The contention is the Court was in error in its opinion, in holding that the defendant's motion for a directed verdict was properly overruled and in holding that the case should be remanded for a new trial.
The basis of this contention is that the Court was in error in holding that the evidence of the explosion of bottles of coca-cola purchased from the defendant very shortly after the injury to the plaintiff was competent.
This question was fully presented in argument and in briefs and fully considered by the Court in its opinion.
In the opinion it is stated as a conclusion of the Court that this evidence was competent as circumstances tending to show negligence on the part of the defendant, and *Page 320 
cited Winfree v. Coca Cola Bottling Works, 19 Tenn. App. 144,83 S.W.2d 903, as determinative of the identical question.
In that case the plaintiff was injured by the explosion of a bottle of coca cola and his right eye permanently injured by a piece of glass as a result.
The plaintiff offered testimony of witnesses to show that prior to, about the time, and subsequent to this accident other merchants bought bottles of coca cola from the defendant, which exploded under similar circumstances. This testimony was excluded and the assignments of error was to the action of the Court in excluding this testimony and in granting the defendant's motion for a directed verdict.
The Court held that the exclusion of this testimony was error and remanded the cause for a new trial.
Certiorari was denied by the Supreme Court. The opinion was published in 1935. It has not been overruled or modified in any way.
This is the authority upon which the Court holds, in its opinion, that the evidence of the subsequent explosions was competent. The petition makes no reference at all to that case, but presents an elaborate argument to the effect that the evidence was incompetent. We are unable to follow that argument in view of Judge Crownover's opinion directly holding that such evidence is competent.
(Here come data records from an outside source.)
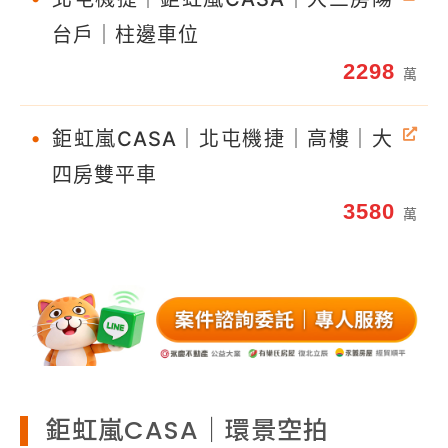
台戶｜柱邊車位
2298
萬
•
鉅虹嵐CASA｜北屯機捷｜高樓｜大
四房雙平車
3580
萬
鉅虹嵐CASA｜環景空拍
The petitioner cites and quotes extensively from the case of Liggett  Myers Tobacco Co. v. Cannon, 132 Tenn. 419, 178 S.W. 1009, L.R.A. 1916A, 940, Ann. Cas. 1917A, 179.
In that case the theory of the plaintiff was that the defendant, as manufacturer, was liable because a bug *Page 321 
had been negligently manufactured in a plug of tobacco which he purchased from retail dealer in Memphis.
The Court stated the general rule that a manufacturer of an article placed by him on the market and sold by another is not liable to the last named for defects or impurities in the articles, and then stated the exceptions to the rule in the case of food and drink and held that tobacco did not come within the exceptions. We do not think that the facts of that case or the holding is pertinent to the question here.
The questions presented in the petition were fully presented in petitioner's brief and were considered at the time the opinion in the case was prepared.
We are of the opinion that the Court was not in error in overruling the motion for a directed verdict and accordingly the petition is denied.